Go through the entries and copy every line that has the string "godtar" in it.
[[ RECORDS SUPPLIED, beginning ]]
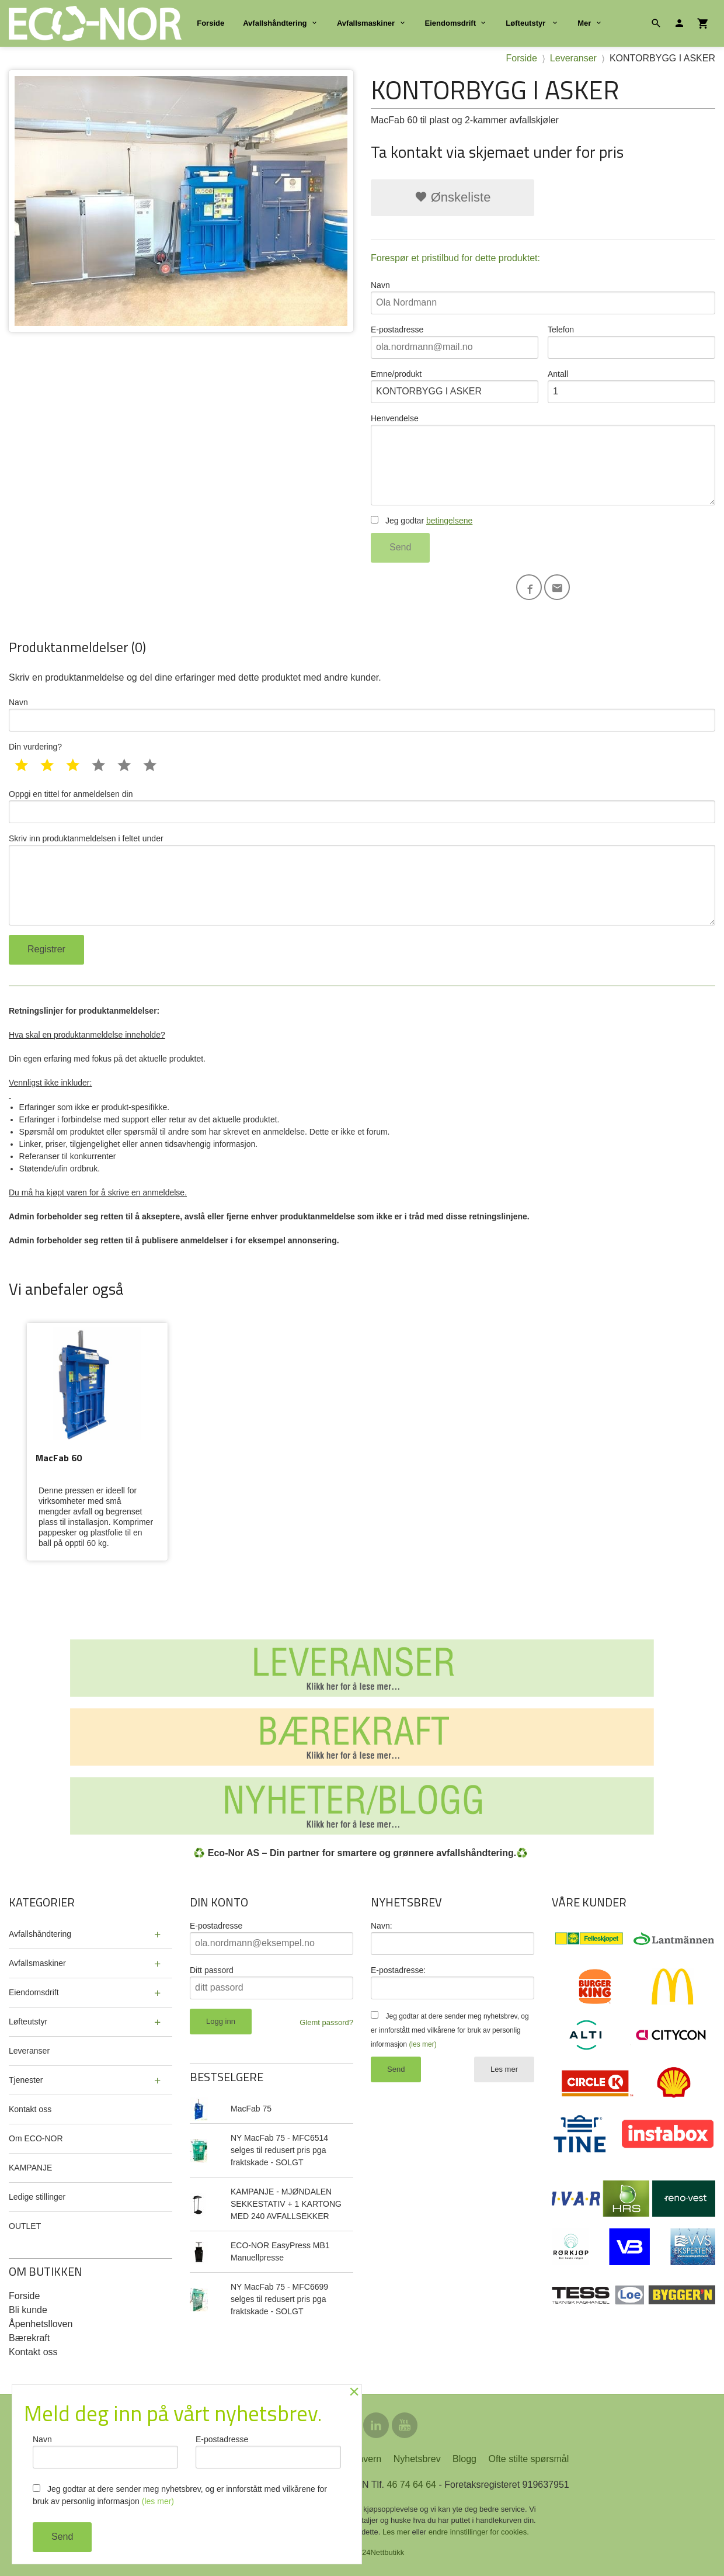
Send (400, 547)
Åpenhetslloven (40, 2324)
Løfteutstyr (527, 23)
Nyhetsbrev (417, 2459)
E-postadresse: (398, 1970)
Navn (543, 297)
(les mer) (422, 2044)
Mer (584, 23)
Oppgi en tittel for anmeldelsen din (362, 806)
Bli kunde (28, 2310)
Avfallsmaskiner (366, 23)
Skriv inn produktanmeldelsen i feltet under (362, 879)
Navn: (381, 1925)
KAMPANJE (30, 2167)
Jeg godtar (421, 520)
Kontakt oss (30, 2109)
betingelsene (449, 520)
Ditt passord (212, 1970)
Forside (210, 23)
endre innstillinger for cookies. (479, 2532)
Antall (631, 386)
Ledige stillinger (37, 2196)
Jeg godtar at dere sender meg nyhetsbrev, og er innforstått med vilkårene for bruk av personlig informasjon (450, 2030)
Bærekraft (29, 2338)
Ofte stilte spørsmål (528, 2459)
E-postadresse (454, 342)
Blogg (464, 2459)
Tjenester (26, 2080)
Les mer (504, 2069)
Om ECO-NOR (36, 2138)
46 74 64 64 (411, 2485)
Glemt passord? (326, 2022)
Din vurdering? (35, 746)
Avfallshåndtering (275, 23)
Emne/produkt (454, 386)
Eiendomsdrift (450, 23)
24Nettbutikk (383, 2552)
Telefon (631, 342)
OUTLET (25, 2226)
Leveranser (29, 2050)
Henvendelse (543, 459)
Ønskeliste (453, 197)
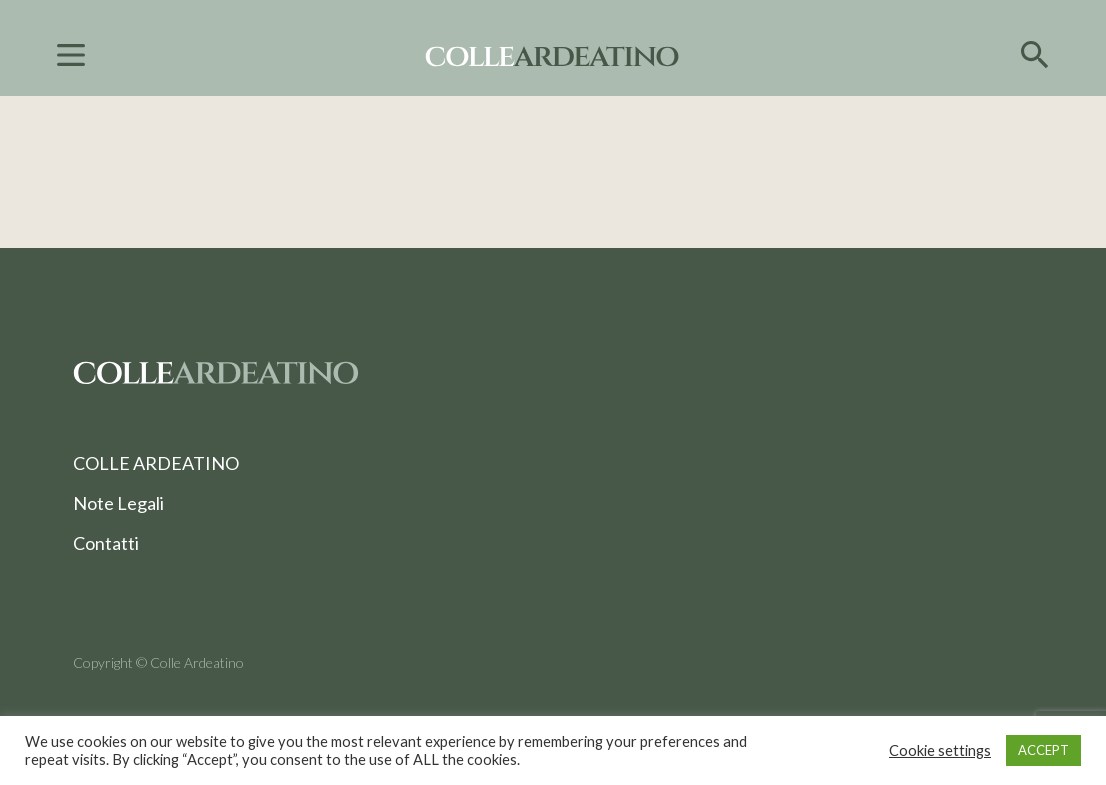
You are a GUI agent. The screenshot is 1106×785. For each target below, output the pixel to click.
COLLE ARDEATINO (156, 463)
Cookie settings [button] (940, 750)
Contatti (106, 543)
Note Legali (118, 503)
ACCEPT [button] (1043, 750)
[[ RECORDS SUPPLIED, end ]]
EXERCISE RESPONSE:
Jeg godtar (421, 520)
Jeg godtar at dere sender meg nyhetsbrev, og er innforstått med vilkårene for bruk av personlig informasjon (450, 2030)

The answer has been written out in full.